- [EXERCISE DIRECTIONS]
An exact copy of the data below is needed; please leave out any pictures.

- [DATA FOR THE TASK]
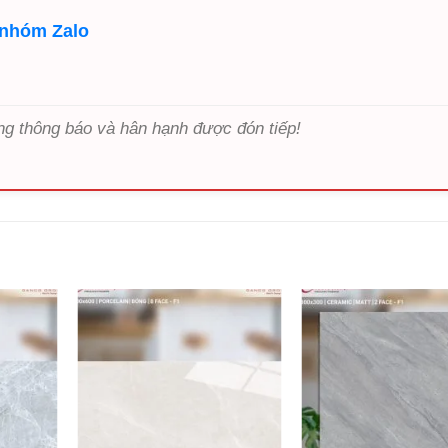
 nhóm Zalo
ng thông báo và hân hạnh được đón tiếp!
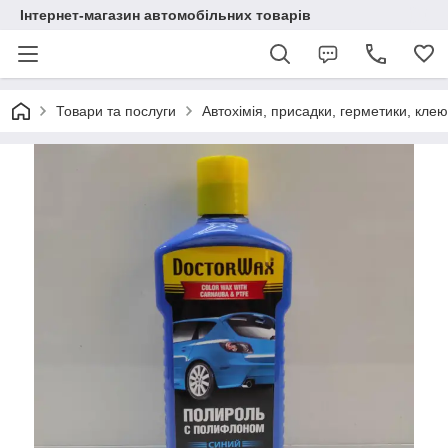
Інтернет-магазин автомобільних товарів
Товари та послуги
Автохімія, присадки, герметики, кле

- [FINISHED TASK]
 nhóm Zalo
ng thông báo và hân hạnh được đón tiếp!
Інтернет-магазин автомобільних товарів
Товари та послуги
Автохімія, присадки, герметики, кле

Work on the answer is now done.